[Page-level text extractions]
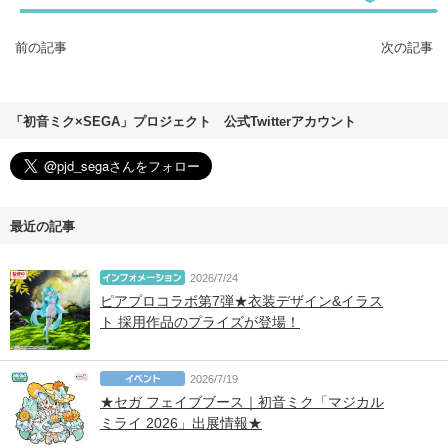
前の記事
次の記事
「初音ミク×SEGA」プロジェクト 公式Twitterアカウント
最近の記事
2026/7/24
ピアプロコラボ第7弾★衣装デザイン&イラス
ト 採用作品のプライズが登場！
2026/7/19
★セガ フェイブブース｜初音ミク「マジカル
ミライ 2026」出展情報★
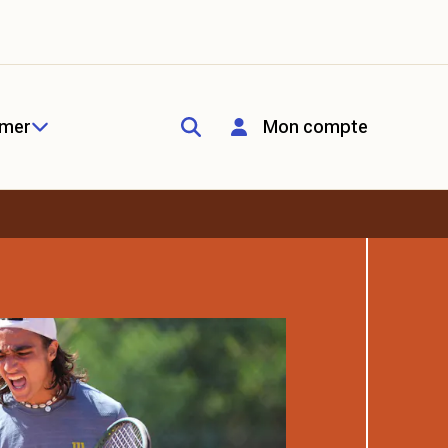
rmer
Mon compte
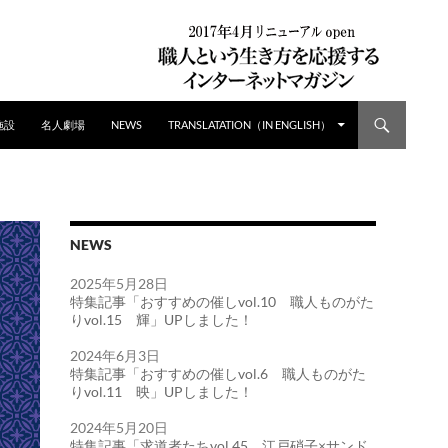
施設
名人劇場
NEWS
TRANSLATATION（IN ENGLISH）
NEWS
2025年5月28日
特集記事「おすすめの催しvol.10 職人ものがた
りvol.15 輝」UPしました！
2024年6月3日
特集記事「おすすめの催しvol.6 職人ものがた
りvol.11 映」UPしました！
2024年5月20日
特集記事「求道者たちvol.45 江戸硝子×サンド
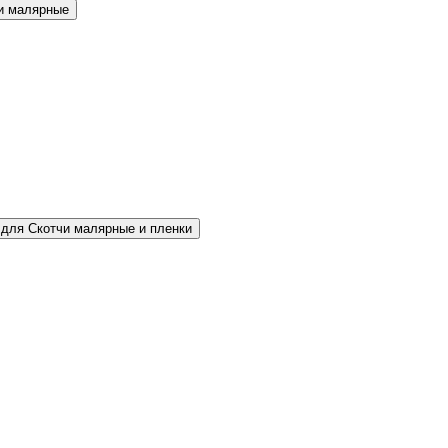
и малярные
для Скотчи малярные и пленки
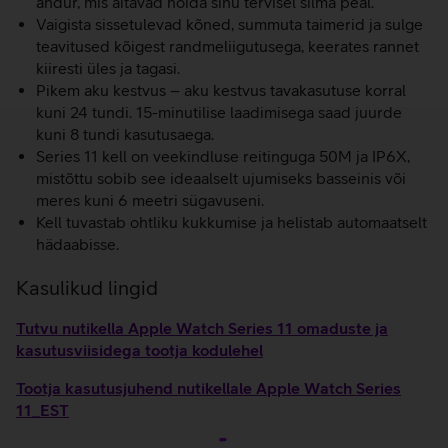
andur, mis aitavad hoida sinu tervisel silma peal.
Vaigista sissetulevad kõned, summuta taimerid ja sulge
teavitused kõigest randmeliigutusega, keerates rannet
kiiresti üles ja tagasi.
Pikem aku kestvus – aku kestvus tavakasutuse korral
kuni 24 tundi. 15-minutilise laadimisega saad juurde
kuni 8 tundi kasutusaega.
Series 11 kell on veekindluse reitinguga 50M ja IP6X,
mistõttu sobib see ideaalselt ujumiseks basseinis või
meres kuni 6 meetri sügavuseni.
Kell tuvastab ohtliku kukkumise ja helistab automaatselt
hädaabisse.
Kasulikud lingid
Tutvu nutikella Apple Watch Series 11 omaduste ja
kasutusviisidega tootja kodulehel
Tootja kasutusjuhend nutikellale Apple Watch Series
11_EST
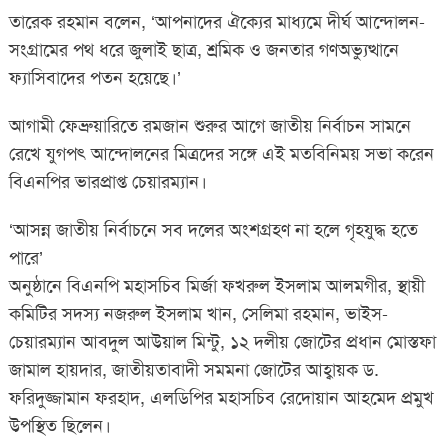
তারেক রহমান বলেন, ‘আপনাদের ঐক্যের মাধ্যমে দীর্ঘ আন্দোলন-
সংগ্রামের পথ ধরে জুলাই ছাত্র, শ্রমিক ও জনতার গণঅভ্যুত্থানে
ফ্যাসিবাদের পতন হয়েছে।’
আগামী ফেব্রুয়ারিতে রমজান শুরুর আগে জাতীয় নির্বাচন সামনে
রেখে যুগপৎ আন্দোলনের মিত্রদের সঙ্গে এই মতবিনিময় সভা করেন
বিএনপির ভারপ্রাপ্ত চেয়ারম্যান।
‘আসন্ন জাতীয় নির্বাচনে সব দলের অংশগ্রহণ না হলে গৃহযুদ্ধ হতে
পারে’
অনুষ্ঠানে বিএনপি মহাসচিব মির্জা ফখরুল ইসলাম আলমগীর, স্থায়ী
কমিটির সদস্য নজরুল ইসলাম খান, সেলিমা রহমান, ভাইস-
চেয়ারম্যান আবদুল আউয়াল মিন্টু, ১২ দলীয় জোটের প্রধান মোস্তফা
জামাল হায়দার, জাতীয়তাবাদী সমমনা জোটের আহ্বায়ক ড.
ফরিদুজ্জামান ফরহাদ, এলডিপির মহাসচিব রেদোয়ান আহমেদ প্রমুখ
উপস্থিত ছিলেন।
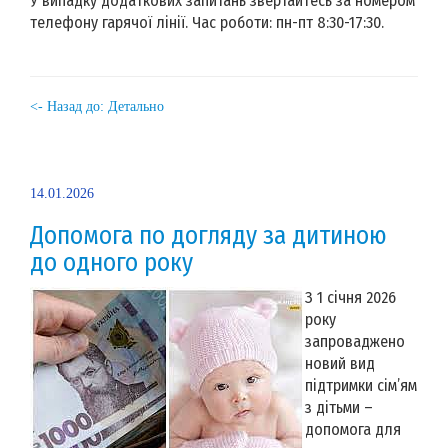
У випадку додаткових запитань звертайтесь за номером
телефону гарячої лінії. Час роботи: пн-пт 8:30-17:30.
<- Назад до: Детально
14.01.2026
Допомога по догляду за дитиною
до одного року
З 1 січня 2026
року
запроваджено
новий вид
підтримки сім’ям
з дітьми –
допомога для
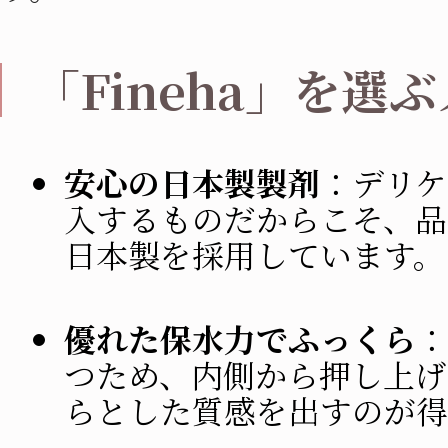
「Fineha」を選
安心の日本製製剤
：デリケ
入するものだからこそ、品
日本製を採用しています。
優れた保水力でふっくら
：
つため、内側から押し上げ
らとした質感を出すのが得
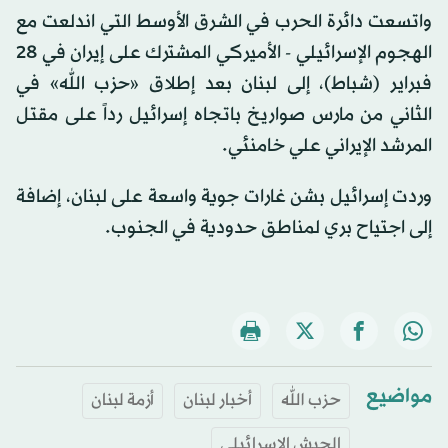
واتسعت دائرة الحرب في الشرق الأوسط التي اندلعت مع
الهجوم الإسرائيلي - الأميركي المشترك على إيران في 28
فبراير (شباط)، إلى لبنان بعد إطلاق «حزب الله» في
الثاني من مارس صواريخ باتجاه إسرائيل رداً على مقتل
المرشد الإيراني علي خامنئي.
وردت إسرائيل بشن غارات جوية واسعة على لبنان، إضافة
إلى اجتياح بري لمناطق حدودية في الجنوب.
مواضيع
حزب الله
أخبار لبنان
أزمة لبنان
الجيش الإسرائيلي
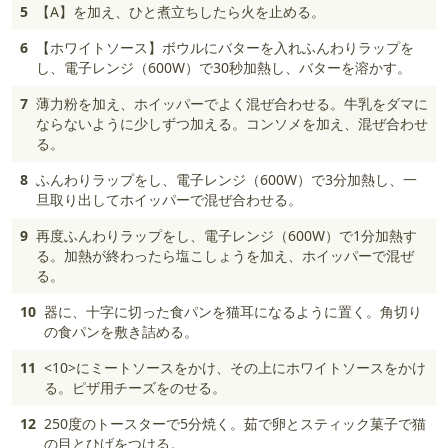
5
【A】を加え、ひと煮立ちしたら火を止める。
6
【ホワイトソース】ボウルにバターを入れふんわりラップを
し、電子レンジ（600W）で30秒加熱し、バターを溶かす。
7
薄力粉を加え、ホイッパーでよく混ぜ合わせる。牛乳をダマに
ならないように少しずつ加える。コンソメを加え、混ぜ合わせ
る。
8
ふんわりラップをし、電子レンジ（600W）で3分加熱し、一
旦取り出してホイッパーで混ぜ合わせる。
9
再度ふんわりラップをし、電子レンジ（600W）で1分加熱す
る。加熱が終わったら塩こしょうを加え、ホイッパーで混ぜ
る。
10
器に、十字に切った食パンを猫耳になるように置く。角切り
の食パンを敷き詰める。
11
<10>にミートソースをかけ、その上にホワイトソースをかけ
る。ピザ用チーズをのせる。
12
250度のトースターで5分焼く。茹で卵とスティック菓子で猫
の目とひげをつける。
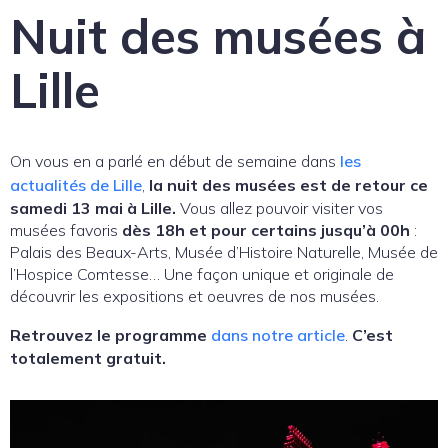
Nuit des musées à
Lille
On vous en a parlé en début de semaine dans
les
actualités de Lille
,
la nuit des musées est de retour ce
samedi 13 mai à Lille.
Vous allez pouvoir visiter vos
musées favoris
dès 18h et pour certains jusqu’à 00h
:
Palais des Beaux-Arts, Musée d’Histoire Naturelle, Musée de
l’Hospice Comtesse… Une façon unique et originale de
découvrir les expositions et oeuvres de nos musées.
Retrouvez le programme
dans notre article
.
C’est
totalement gratuit.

**EXERCISE GOAL**. Each line of the data above needs to be retyped as it is, without any picture.

**WRITTEN ANSWER**.
前の記事
次の記事
「初音ミク×SEGA」プロジェクト 公式Twitterアカウント
最近の記事
2026/7/24
ピアプロコラボ第7弾★衣装デザイン&イラス
ト 採用作品のプライズが登場！
2026/7/19
★セガ フェイブブース｜初音ミク「マジカル
ミライ 2026」出展情報★
rmer
Mon compte
施設
名人劇場
NEWS
TRANSLATATION（IN ENGLISH）
NEWS
2025年5月28日
特集記事「おすすめの催しvol.10 職人ものがた
りvol.15 輝」UPしました！
2024年6月3日
特集記事「おすすめの催しvol.6 職人ものがた
りvol.11 映」UPしました！
2024年5月20日
特集記事「求道者たちvol.45 江戸硝子×サンド
и малярные
для Скотчи малярные и пленки
andur, mis aitavad hoida sinu tervisel silma peal.
Vaigista sissetulevad kõned, summuta taimerid ja sulge
teavitused kõigest randmeliigutusega, keerates rannet
kiiresti üles ja tagasi.
Pikem aku kestvus – aku kestvus tavakasutuse korral
kuni 24 tundi. 15-minutilise laadimisega saad juurde
kuni 8 tundi kasutusaega.
Series 11 kell on veekindluse reitinguga 50M ja IP6X,
mistõttu sobib see ideaalselt ujumiseks basseinis või
meres kuni 6 meetri sügavuseni.
Kell tuvastab ohtliku kukkumise ja helistab automaatselt
hädaabisse.
Kasulikud lingid
Tutvu nutikella Apple Watch Series 11 omaduste ja
kasutusviisidega tootja kodulehel
Tootja kasutusjuhend nutikellale Apple Watch Series
11_EST
তারেক রহমান বলেন, ‘আপনাদের ঐক্যের মাধ্যমে দীর্ঘ আন্দোলন-
সংগ্রামের পথ ধরে জুলাই ছাত্র, শ্রমিক ও জনতার গণঅভ্যুত্থানে
ফ্যাসিবাদের পতন হয়েছে।’
আগামী ফেব্রুয়ারিতে রমজান শুরুর আগে জাতীয় নির্বাচন সামনে
রেখে যুগপৎ আন্দোলনের মিত্রদের সঙ্গে এই মতবিনিময় সভা করেন
বিএনপির ভারপ্রাপ্ত চেয়ারম্যান।
‘আসন্ন জাতীয় নির্বাচনে সব দলের অংশগ্রহণ না হলে গৃহযুদ্ধ হতে
পারে’
অনুষ্ঠানে বিএনপি মহাসচিব মির্জা ফখরুল ইসলাম আলমগীর, স্থায়ী
কমিটির সদস্য নজরুল ইসলাম খান, সেলিমা রহমান, ভাইস-
চেয়ারম্যান আবদুল আউয়াল মিন্টু, ১২ দলীয় জোটের প্রধান মোস্তফা
জামাল হায়দার, জাতীয়তাবাদী সমমনা জোটের আহ্বায়ক ড.
ফরিদুজ্জামান ফরহাদ, এলডিপির মহাসচিব রেদোয়ান আহমেদ প্রমুখ
উপস্থিত ছিলেন।
У випадку додаткових запитань звертайтесь за номером
телефону гарячої лінії. Час роботи: пн-пт 8:30-17:30.
<- Назад до: Детально
14.01.2026
Допомога по догляду за дитиною
до одного року
З 1 січня 2026
року
запроваджено
новий вид
підтримки сім’ям
з дітьми –
допомога для
「Fineha」を選
安心の日本製製剤
：デリケ
入するものだからこそ、品
日本製を採用しています。
優れた保水力でふっくら
：
つため、内側から押し上げ
らとした質感を出すのが得
واتسعت دائرة الحرب في الشرق الأوسط التي اندلعت مع
الهجوم الإسرائيلي - الأميركي المشترك على إيران في 28
فبراير (شباط)، إلى لبنان بعد إطلاق «حزب الله» في
الثاني من مارس صواريخ باتجاه إسرائيل رداً على مقتل
المرشد الإيراني علي خامنئي.
وردت إسرائيل بشن غارات جوية واسعة على لبنان، إضافة
إلى اجتياح بري لمناطق حدودية في الجنوب.
مواضيع
حزب الله
أخبار لبنان
أزمة لبنان
الجيش الإسرائيلي
5
【A】を加え、ひと煮立ちしたら火を止める。
6
【ホワイトソース】ボウルにバターを入れふんわりラップを
し、電子レンジ（600W）で30秒加熱し、バターを溶かす。
7
薄力粉を加え、ホイッパーでよく混ぜ合わせる。牛乳をダマに
ならないように少しずつ加える。コンソメを加え、混ぜ合わせ
る。
8
ふんわりラップをし、電子レンジ（600W）で3分加熱し、一
旦取り出してホイッパーで混ぜ合わせる。
9
再度ふんわりラップをし、電子レンジ（600W）で1分加熱す
る。加熱が終わったら塩こしょうを加え、ホイッパーで混ぜ
る。
10
器に、十字に切った食パンを猫耳になるように置く。角切り
の食パンを敷き詰める。
11
<10>にミートソースをかけ、その上にホワイトソースをかけ
る。ピザ用チーズをのせる。
12
250度のトースターで5分焼く。茹で卵とスティック菓子で猫
の目とひげをつける。
Nuit des musées à
Lille
On vous en a parlé en début de semaine dans
les
actualités de Lille
,
la nuit des musées est de retour ce
samedi 13 mai à Lille.
Vous allez pouvoir visiter vos
musées favoris
dès 18h et pour certains jusqu’à 00h
:
Palais des Beaux-Arts, Musée d’Histoire Naturelle, Musée de
l’Hospice Comtesse… Une façon unique et originale de
découvrir les expositions et oeuvres de nos musées.
Retrouvez le programme
dans notre article
.
C’est
totalement gratuit.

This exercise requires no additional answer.